Every now and again when I chat with friends and neighbors where I live, the most amazing observations and comments are shared. Some things I pick up just by keeping my mouth shut and my eyes and ears on the alert.
For instance, one morning last week as I was walking down East Side Drive in Concord, I noticed someone walking a dog just ahead of me. I did a double-take because the person was dressed as a circus clown.
I kid you not! Adorning the dog-walker was an enormous orange wig, a bright-colored romper-suit with a red and white striped shirt and stockings. The small black dog marched along on his leash as if walking with a clown was simply part of his daily routine and he was proud to be part of the act. When the clown turned into one of the cottages on our campus, I remembered the Havenwood-Heritage Heights' Clown Troupe, The Joyful Joeys, were visiting hospitals that day. Missus Clown was making sure her costume and makeup were in place before she walked the dog. Our unspoken rule here is, "If you're on time you're late"!

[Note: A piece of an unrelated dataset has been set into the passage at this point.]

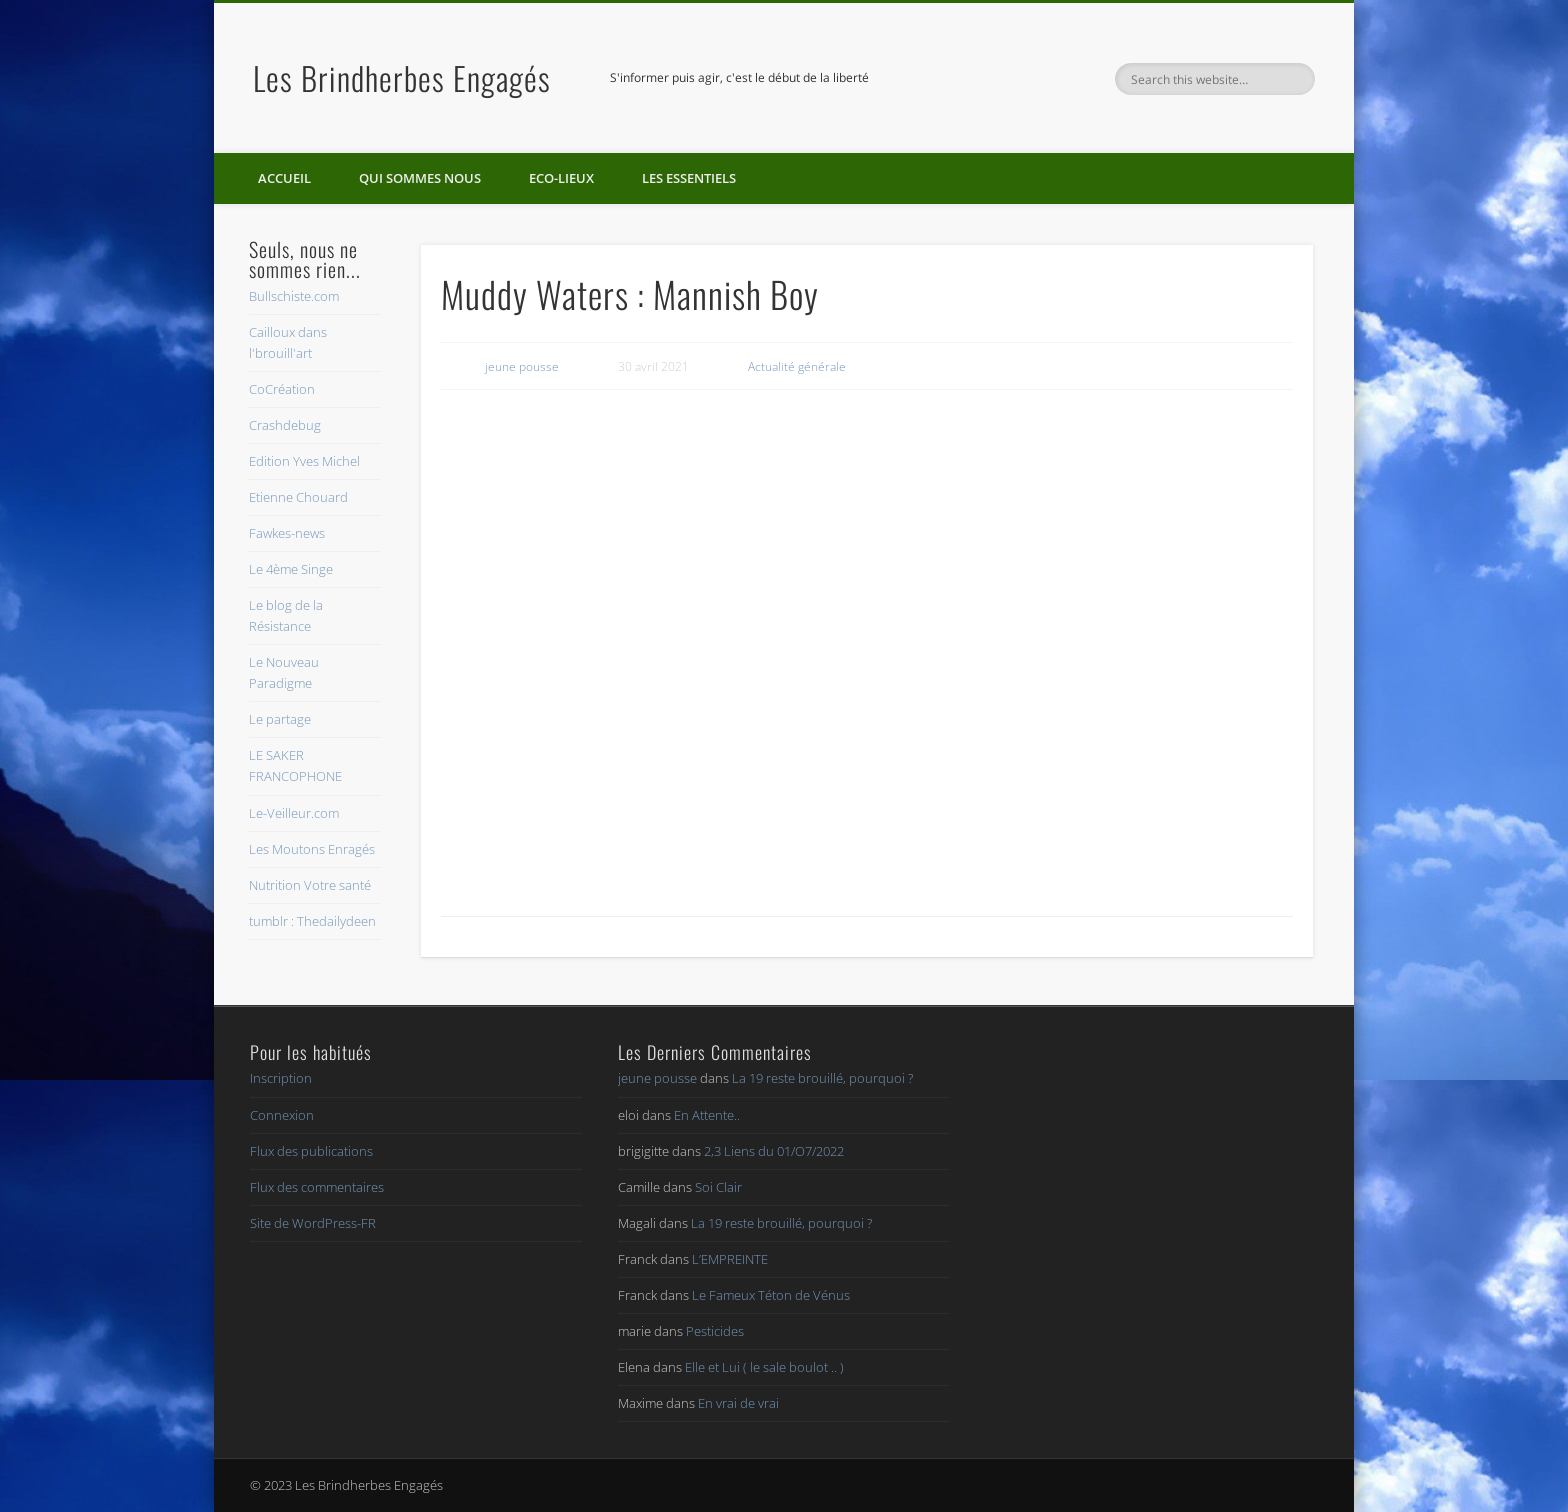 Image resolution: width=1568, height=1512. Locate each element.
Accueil (284, 178)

Helen, a friend who is way into her 90s, fell a couple of months ago and broke her pelvis. Hospitalized for a few days, she was then moved to our continuing care rehab facility for skilled nursing care and physical therapy. After three weeks, Helen returned here to her cottage. The other day we saw her pushing her walker along one of the walkways near our home. We admired her new equipment, truly a Cadillac in style and extras, and remarked on how well she was doing. Very matter-of-factly she said, "I pushed babies in strollers for so many years it was good training for pushing a walker – it just came naturally."
We have so many retired clergy living here it was no surprise to overhear one of them explaining to a visitor, "We have two levels here – Cain and Abel."
Perhaps that was the same resident who said, "Most of the men here have one of three hairstyles – part, no part and depart!"
And finally, we purchased a new computer recently and were advised to get a flash drive and save everything from our hard disk onto it in order to preserve our files. Called a "flasher" for short, the gadget is about 1 inch by one-half inch in size. All I could think of was the nude flashers from yesteryear who flung open their trench coats when you least expected it. The 1-by-half-inch was the only similarity between flashers then and now!
Here are some of my own thoughts:
The older I get, the more I appreciate a good conversation.
Even when you get old, if you don't have a dream you don't have much.
I can't waste time on people who aren't sincere – in their criticisms or their compliments.
I try not to take myself too seriously.